Still no free bike is a bad deal. And a chromed framed tanklight to boot!!!!


----------



## Adamtinkerer (Jan 24, 2013)

They all seem to show up at once! Another '63 CBC/Ross, this one built for Coast To Coast stores. Check out my two CBC bikes on jgood's 'Help with ID' post.


----------



## wrongway (Aug 2, 2013)

I was looking over this bike last night, thinking of getting it back on the road with minimal money and work. I noticed the tires say: 26x2.125. I thought that was Balloon tire size? Is that the right tire for the bike?


----------



## guajiro84 (Oct 18, 2014)

1960'sCoast king commander


----------



## mickeyc (Oct 18, 2014)

*Snow!!!*

Snow on the bike???  EEEEEKKKK!


----------



## oskisan (Oct 18, 2014)

*WHats that white stuff?*

What is all that white stuff on the bike? I'm on the west coast and we are sweating in 82 degree weather!


----------



## partsguy (Oct 19, 2014)

wrongway said:


> I was looking over this bike last night, thinking of getting it back on the road with minimal money and work. I noticed the tires say: 26x2.125. I thought that was Balloon tire size? Is that the right tire for the bike?
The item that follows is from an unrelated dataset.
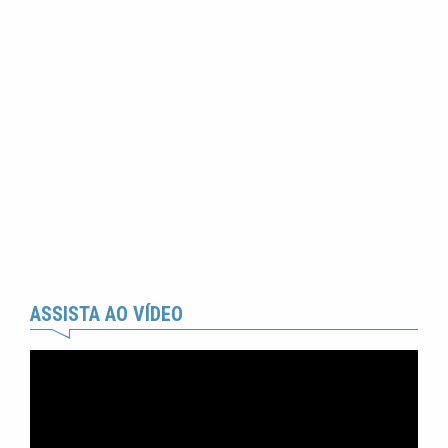
ASSISTA AO VÍDEO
The correct tire size is 26 x 1.75 but I have seen balloon tires crammed onto middleweights before.

I just woke up so my brain juices aren't flowing real fast yet. Can you post a picture of the chain guard side of the bike?


----------



## wrongway (Oct 21, 2014)

I just saw that I had some responses to my bike. Yes, that is snow! It was a year since I first posted this. I have gotten it on the road for my wife even though she's not in love with it. I have thought about putting a 3 speed hub on it to make it easier for her. The wheels are rusty, but I doubt that it makes much sense to put a lot of money into it. I will try to remember to get a picture of the chain guard. It's in great shape and different!


----------



## wrongway (Oct 22, 2014)

Here is the chain guard. Great graphics yet! 





Somehow I got the idea that this is a '63 model. The chrome on the fenders and wheels is terrible. It might look good restored someday, though.


----------